O Unidade teve o apoio entusiástico do popular primeiro-ministro Vladimir Putin. A bênção do premier parece ter sido suficiente para catapultar o Unidade direto para os primeiros lugares, disputando cabeça-a-cabeça com os comunistas pela maioria na Câmara baixa do parlamento.
"Este é o tipo de mentalidade que o povo tem: Votamos em qualquer um que nos ordenam votar", disse Galina Velikzhanova, uma microbiologista aposentada de 59 anos, que passeava com seu neto de 18 meses num parque no centro de Moscou.
O Unidade é uma criação do Kremlin, formado às pressas no final de setembro para contrabalancear a influência do partido centrista de oposição Mãe Pátria-Toda a Rússia, liderado pelo ex-primeiro- ministro Yevgeny Primakov e o prefeito de Moscou, Yuri Luzhkov - ambos duros adversários do presidente Boris Yeltsin.
Na campanha eleitoral, o Unidade conseguiu ampla e favorável cobertura da mídia pró-Kremlin. Mas aparentemente poucos russos acreditavam que ele disputaria a liderança.

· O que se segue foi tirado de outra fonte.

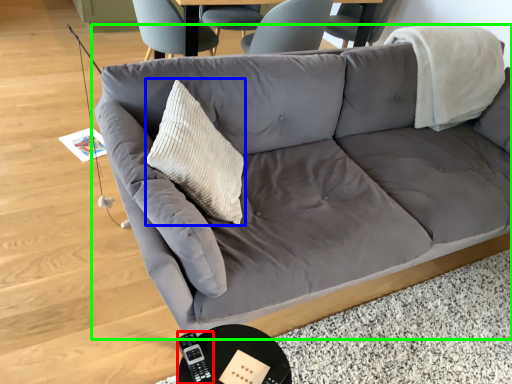 Question: Which object is positioned farthest from remote (highlighted by a red box)? Select from throw pillow (highlighted by a blue box) and studio couch (highlighted by a green box).

Choices:
 (A) throw pillow
 (B) studio couch

Answer: (B) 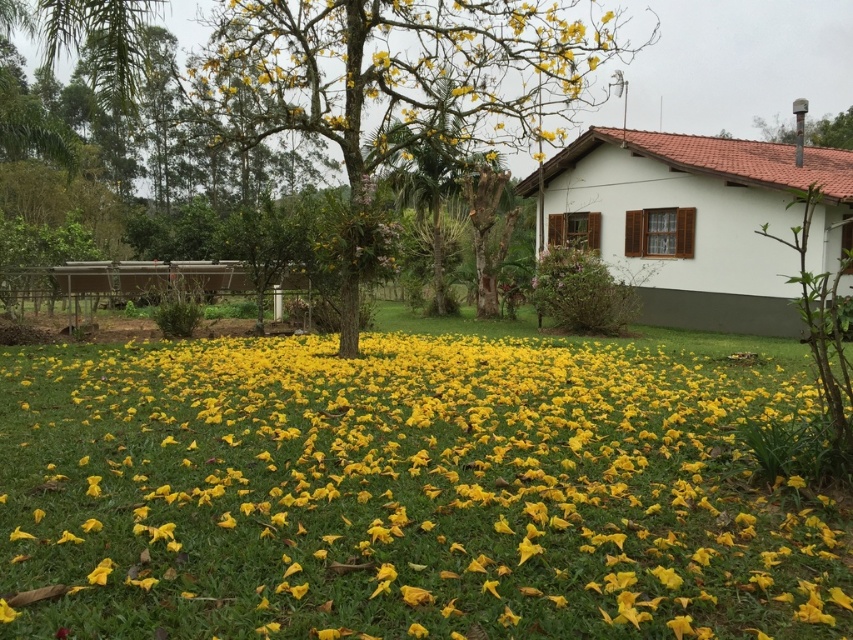 Is yellow leafy tree at center above smooth gray chimney at upper right?

Actually, yellow leafy tree at center is below smooth gray chimney at upper right.

Which is behind, point (440, 113) or point (836, 120)?

Positioned behind is point (836, 120).

Who is more forward, [323,1] or [793,136]?

Point [323,1]

Locate an element on the screen. yellow leafy tree at center is located at coordinates (399, 72).

Can you confirm if yellow matte flower at center is positioned to the left of yellow leafy tree at center?

In fact, yellow matte flower at center is to the right of yellow leafy tree at center.

Who is more forward, (413,568) or (575,93)?

Point (413,568)

The width and height of the screenshot is (853, 640). Find the location of `yellow matte flower at center`. yellow matte flower at center is located at coordinates [x=403, y=493].

Is yellow matte flower at center to the left of smooth gray chimney at upper right from the viewer's perspective?

Correct, you'll find yellow matte flower at center to the left of smooth gray chimney at upper right.

Locate an element on the screen. The height and width of the screenshot is (640, 853). yellow matte flower at center is located at coordinates (403, 493).

This screenshot has height=640, width=853. What are the coordinates of `yellow matte flower at center` in the screenshot? It's located at (403, 493). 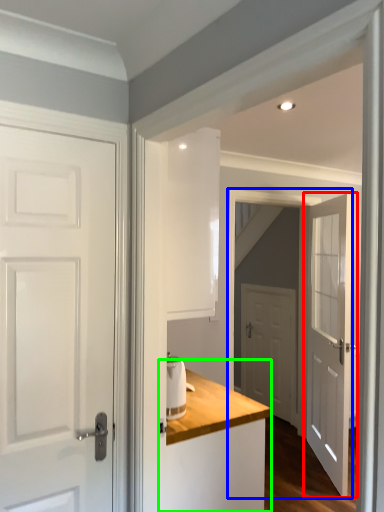 Question: Which object is the closest to the door (highlighted by a red box)? Choose among these: screen door (highlighted by a blue box) or dresser (highlighted by a green box).

Choices:
 (A) screen door
 (B) dresser

Answer: (A)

"Estou terrivelmente chocada. Não pensava que o governo estava forte o suficiente para dar um tapa na cara (do Mãe Pátria-Toda a Rússia)", afirmou outra eleitora, uma musicista de 50 anos que se identificou apenas como Alla.
O Unidade é liderado pelo ministro de Situações Emergenciais, Sergei Shoigu - que é amplamente respeitado como chefe de uma eficiente agência de resgate e que não está envolvido em acusações de corrupção, mas que é demasiadamente taciturno e irascível para ser um político bem sucedido.
O número dois do movimento é outra figura pública com perfil improvável para a política - o tricampeão olímpico de luta romana Alexander Karelin. Entre os demais candidatos do partido Unidade estão vários empresário pouco conhecidos e governadores regionais que têm visões políticas bastante diferentes.
"Isso não é um partido - um bombeiro... e um lutador", disse o engenheiro Igor Pantyushin, de 54 anos. "O objetivo desse chamado partido é apoiar o governo de Putin - e o que ocorrerá se o governo fizer alguma besteira delirante?"
Até agora, entretanto, a maioria dos russos está satisfeita com as políticas de Putin. O duro tratamento que ele tem dado à guerra da Chechênia, num momento em que a maioria das pessoas está frustrada com a inatividade do presidente Yeltsin e suas contínuas enfermidades, traduziu-se em amplo apoio a Putin.
"Ninguém sabe exatamente como é Putin. Ele é uma incógnita - mas ele começou a fazer alguma coisa e as pessoas aplaudiram", afirmou Velizkhanina.
O Unidade também parece dever algum de seu apoio a pessoas que querem romper a dominação comunista na Duma, e votaram numa alternativa que parecia menos condenável.
"Acho que as pessoas escolheram o mal menor", disse Alla, a musicista. "Foi uma repetição do que tivemos em 1996, quando as pessoas votaram em Yeltsin e contra (o líder comunista Gennady) Zyuganov".